Revisiting the Influence of Sn in Cu-Al alloys: A Third Element Effect Enabling Stainless Steel Type Aqueous Passivation Behavior

TL;DR

This study reveals that tin (Sn) acts as a third element in Cu-Al alloys, enabling stainless steel-like passivation behavior through complex oxide formation, supported by electrochemical, spectroscopic, and computational analyses.

Contribution

It introduces the third element effect of Sn in Cu-Al alloys, demonstrating enhanced passivation and corrosion resistance mechanisms not previously documented.

Findings

Sn does not passivate alone in the test environment.

Alloys with >18 at.% Al and <3 at.% Sn show lower corrosion rates.
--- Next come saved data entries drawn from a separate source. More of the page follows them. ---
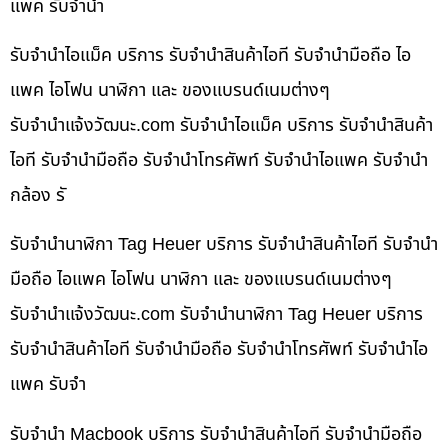
แพค รับจำนำ
รับจำนำไอแม็ค บริการ รับจำนำสินค้าไอที รับจำนำมือถือ ไอ
แพค ไอโฟน นาฬิกา และ ของแบรนด์เนมต่างๆ
รับจํานําแจ้งวัฒนะ.com รับจำนำไอแม็ค บริการ รับจำนำสินค้า
ไอที รับจำนำมือถือ รับจำนำโทรศัพท์ รับจำนำไอแพค รับจำนำ
กล้อง รั
รับจำนำนาฬิกา Tag Heuer บริการ รับจำนำสินค้าไอที รับจำนำ
มือถือ ไอแพค ไอโฟน นาฬิกา และ ของแบรนด์เนมต่างๆ
รับจํานําแจ้งวัฒนะ.com รับจำนำนาฬิกา Tag Heuer บริการ
รับจำนำสินค้าไอที รับจำนำมือถือ รับจำนำโทรศัพท์ รับจำนำไอ
แพค รับจำ
รับจำนำ Macbook บริการ รับจำนำสินค้าไอที รับจำนำมือถือ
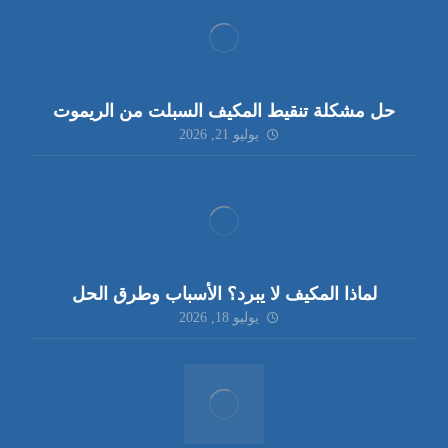
حل مشكلة تنقيط المكيف السبلت من الريموت
يوليو 21, 2026
لماذا المكيف لا يبرد؟ الأسباب وطرق الحل
يوليو 18, 2026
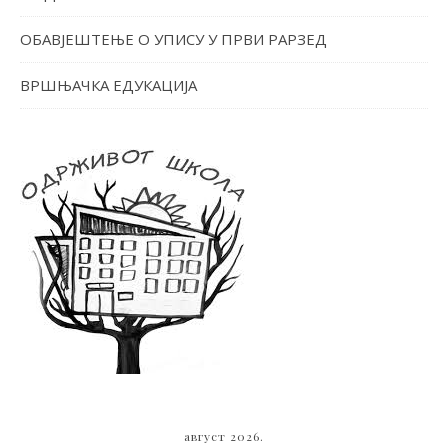
ОБАВЈЕШТЕЊЕ О УПИСУ У ПРВИ РАРЗЕД
ВРШЊАЧКА ЕДУКАЦИЈА
август 2026.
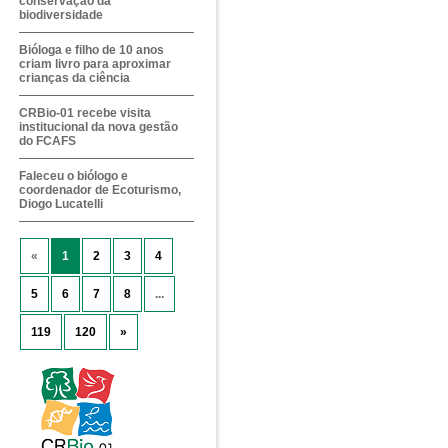
conservação da
biodiversidade
Bióloga e filho de 10 anos
criam livro para aproximar
crianças da ciência
CRBio-01 recebe visita
institucional da nova gestão
do FCAFS
Faleceu o biólogo e
coordenador de Ecoturismo,
Diogo Lucatelli
«
1
2
3
4
5
6
7
8
...
119
120
»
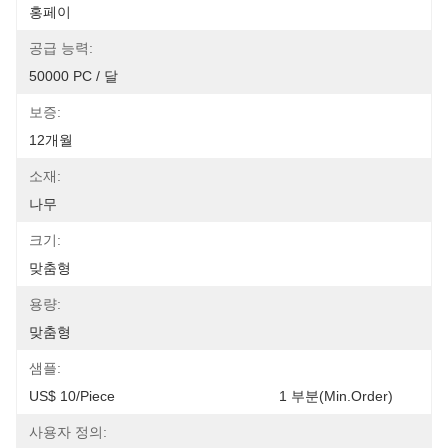
홍페이
공급 능력:
50000 PC / 달
보증:
12개월
소재:
나무
크기:
맞춤형
용량:
맞춤형
샘플:
US$ 10/Piece                              
사용자 정의:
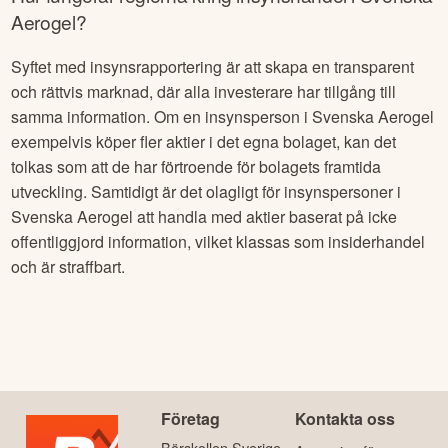
Aerogel
?
Syftet med insynsrapportering är att skapa en transparent
och rättvis marknad, där alla investerare har tillgång till
samma information. Om en insynsperson i
Svenska Aerogel
exempelvis köper fler aktier i det egna bolaget, kan det
tolkas som att de har förtroende för bolagets framtida
utveckling. Samtidigt är det olagligt för insynspersoner i
Svenska Aerogel
att handla med aktier baserat på icke
offentliggjord information, vilket klassas som insiderhandel
och är straffbart.
Företag
Kontakta oss
Börskollen Sverige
Sn influences Al(III) passivation, enabling stainless steel-like behavior.

Abstract

The influence of Sn alloying additions on the aqueous passivation behavior of Cu-Al alloys was revisited and found to function as a new third element effect in acidified 0.1 M Na2SO4 solution. The role of each element during the process of aqueous passivation was investigated using electrochemical and surface-sensitive ex-situ and in-operando spectroscopic techniques. The connection between passivation and the atomic arrangements of atoms in the solid solution was supported by first principles based cluster expansion calculations and Monte Carlo simulations probing the chemical short-range order in the Cu-Al-Sn system. High purity Sn, like high purity Cu, did not passivate in the test environment, whereas high purity Al formed a passive film with a stable passive current density of 0.01 mA/cm^2. Cu-xAl-Sn solid solution alloys where x greater than 18 at.%, containing less than 3 at.% Sn additions exhibited lower corrosion rates than Cu-xAl alloys, brought by Al(III) and Sn(IV, II) unidentified complex oxides formation on the surface. A strong influence of Sn on Al(III) passivation was observed, i.e., strongly suggesting a third element effect type behavior. Possible governing processes explaining the stainless steel type corrosion behavior are discussed, providing insights for exploring novel synergies in the design of corrosion resistant alloys.